Frankfurt 30.Oktober 2025
Nach Jahren mit vielen suchenden Eltern und Wartelisten bleiben inzwischen in manchen hessischen Kinderkrippen Betreuungsplätze unbesetzt. Was könnte hinter dem Wandel stecken?
"Krabbelstube Hügelhüpfer hat Plätze frei". Viele Passanten dürften verwundert auf den Zettel im Fenster einer Frankfurter Kinderkrippe schauen. Schließlich war die Suche nach einem Betreuungsplatz lange Jahre eine mühsame Angelegenheit. Inzwischen hat sich die hessenweite Situation zumindest an einigen Orten entspannt.
Auch die Frankfurter Krabbelstube "Am Lindenbaum" kann noch Kinder aufnehmen. Für Leiterin Christine Geßner eine ungewohnte Situation, die sie im Beruf so bislang nicht erlebt hat. " Ich habe die Warteliste schon abgearbeitet" , berichtet sie. Blieben Plätze unbesetzt, dann sei das wegen fehlender Einnahmen problematisch. In Frankfurt gebe es in manchen Stadtteilen eine erkennbare Überversorgung an Plätzen in Relation zu den suchenden Eltern, erklärt der Geschäftsführer der Trägergesellschaft BVZ, Christian Strickstrock. Zu den Ursachen zählten rückläufige Kinderzahlen. Es hätten schon Gruppen geschlossen werden müssen.
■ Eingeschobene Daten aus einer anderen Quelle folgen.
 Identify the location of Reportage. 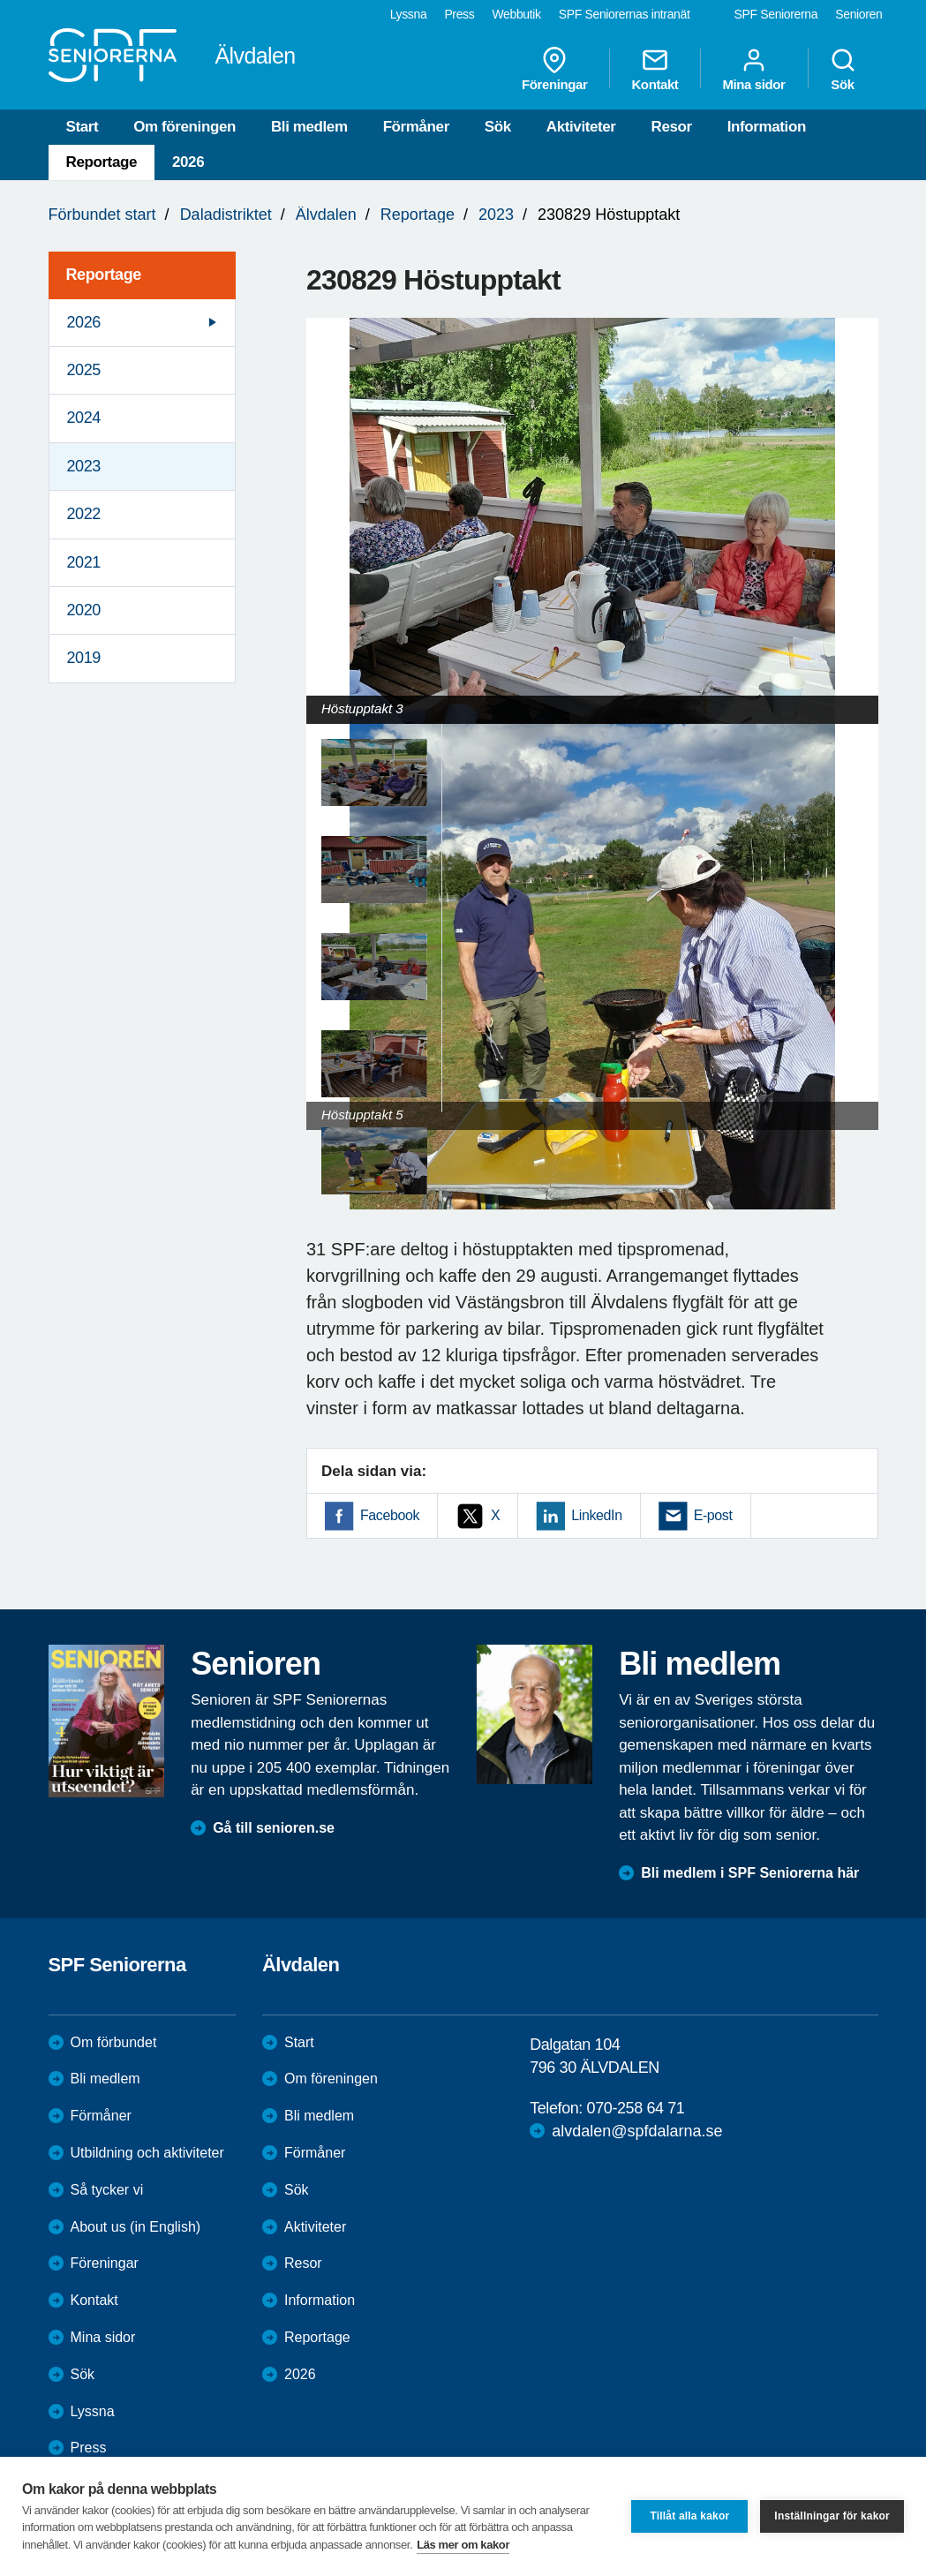 (101, 162). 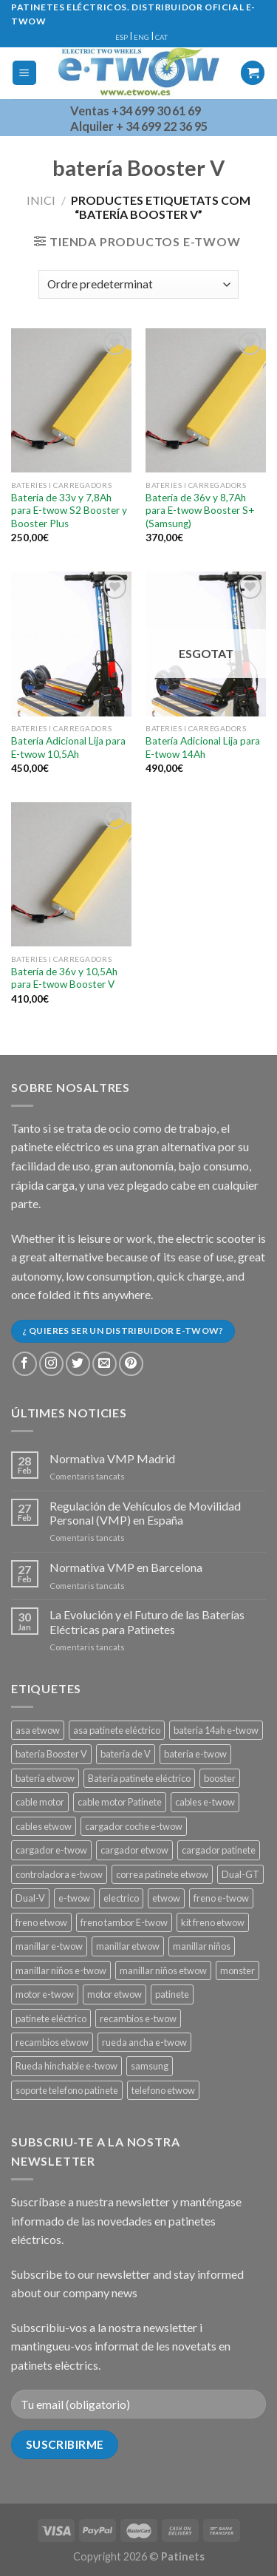 The width and height of the screenshot is (277, 2576). Describe the element at coordinates (51, 2018) in the screenshot. I see `patinete eléctrico [patinete eléctrico (1 producte)]` at that location.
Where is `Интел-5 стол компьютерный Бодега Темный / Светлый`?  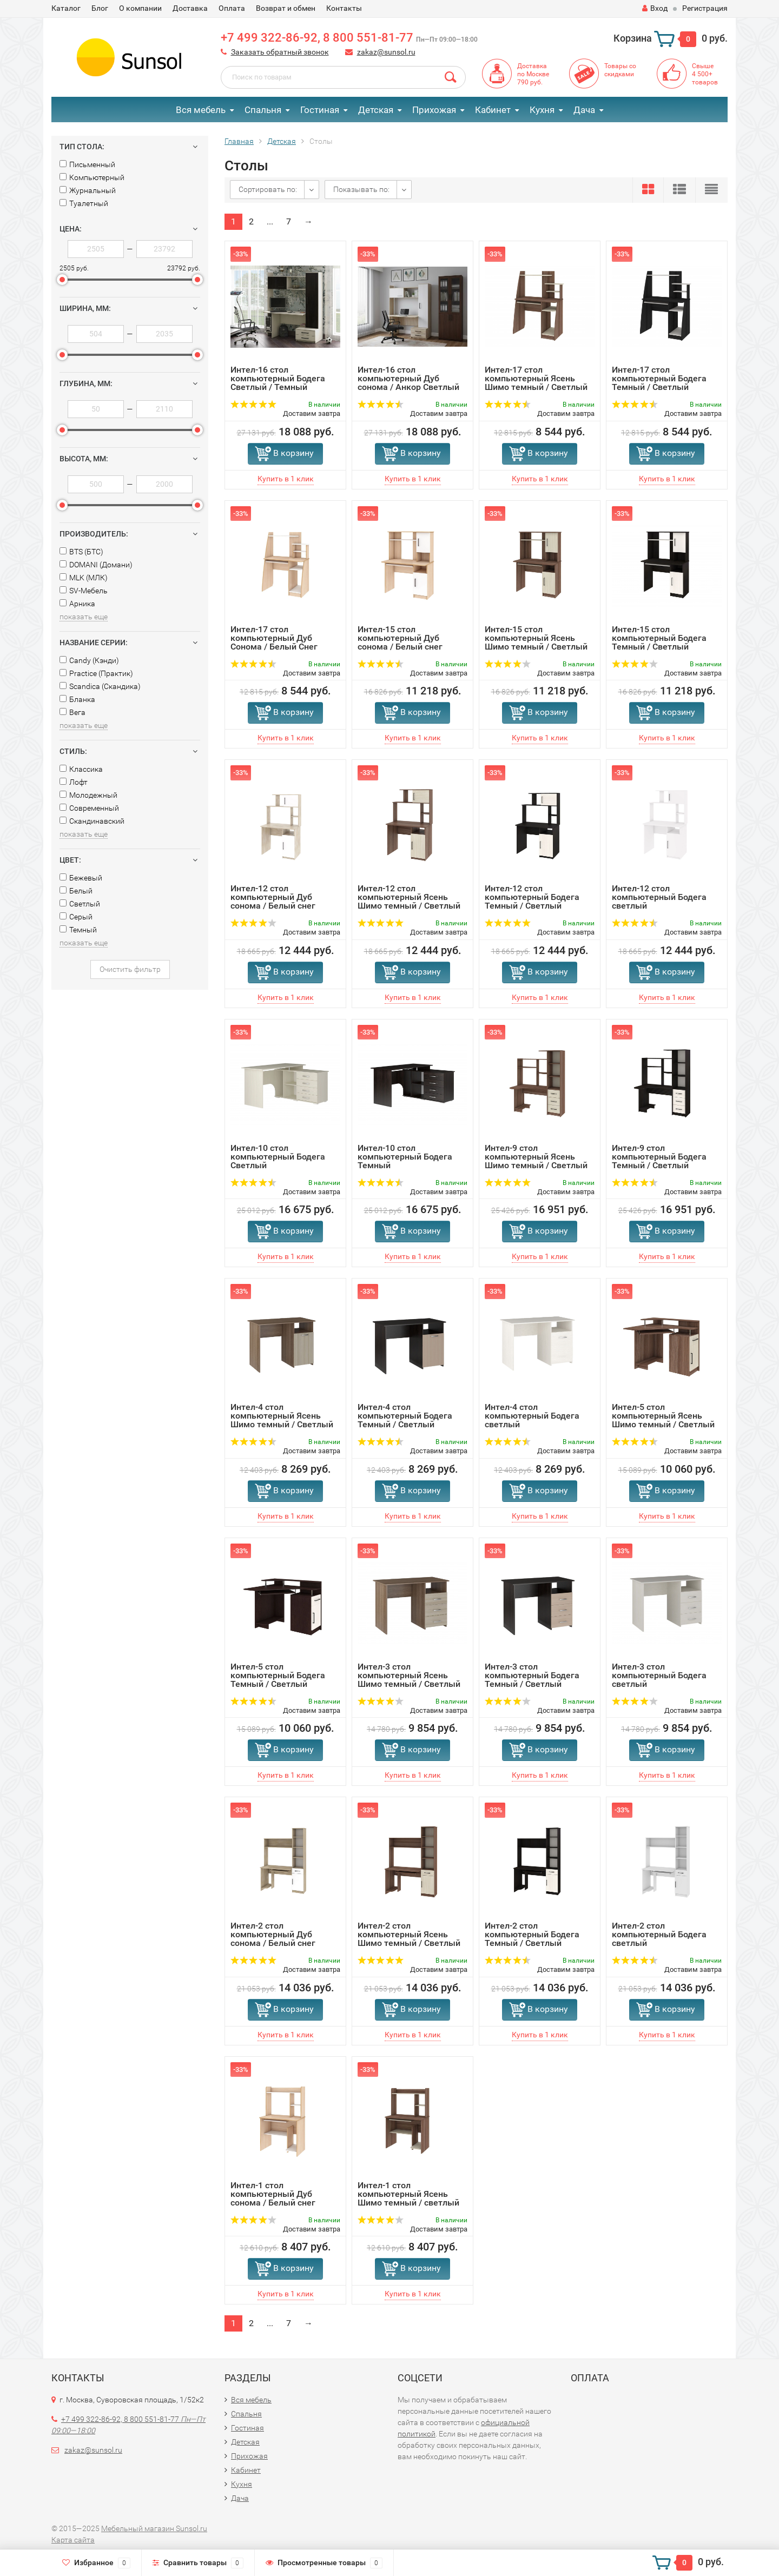 Интел-5 стол компьютерный Бодега Темный / Светлый is located at coordinates (277, 1675).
Carsten Baumann Diakon in Frankfurt- Die geburtenschwachen Jahrgänge sind in den Krippen angekommen.
Diakon Carsten Baumann, Geschäftsführer der Evangelischen Tageseinrichtungen für Kinder im Evangelischen Regionalverband Frankfurt und Offenbach, berichtet von freien Plätzen für Unter-Dreijährige in vier Frankfurter Stadtteilen. "Die geburtenschwachen Jahrgänge sind in den Krippen angekommen" erklärt er. Aufgrund der hohen Lebenshaltungskosten in Frankfurt zögen Familien vermehrt ins Umland.
Wir können feststellen, dass es in ersten Regionen zu freien Plätzen sowohl in Krippen als auch im Kindergartenbereich kommt" erklärt Sabine Herrenbrück, Fachbereichsleiterin Kindertagesstätten in der Evangelischen Kirche in Hessen und Nassau (EKHN). Eine generelle Trendumkehr sieht die Expertin nicht. Noch seien die Anzeichen "eher vage und regional sehr unterschiedlich". Allerdings würden nicht nur in Frankfurt freie Plätze gemeldet, sondern auch in anderen Regionen. "Im Moment hören wir es eher aus Großstädten und deren Umland" ergänzt Herrenbrück.
"Dass der Kinderrückgang in den Ballungsgebieten eintritt, kann möglicherweise damit zusammenhängen, dass Familien seit Corona in den ländlichen Raum ziehen und die Städte als Wohn-und Aufwachsenorte an Attraktivität verloren haben", schätzt Herrenbrück. Ein weiterer Aspekt könne auch die zurückgehende Migration sein. "Wenn der Familiennachzug nicht mehr möglich ist, betrifft dies auch Kinder". Und ein letzter Aspekt könne der Zeitgeist sein, dass sich junge Frauen gegen Kinder entscheiden.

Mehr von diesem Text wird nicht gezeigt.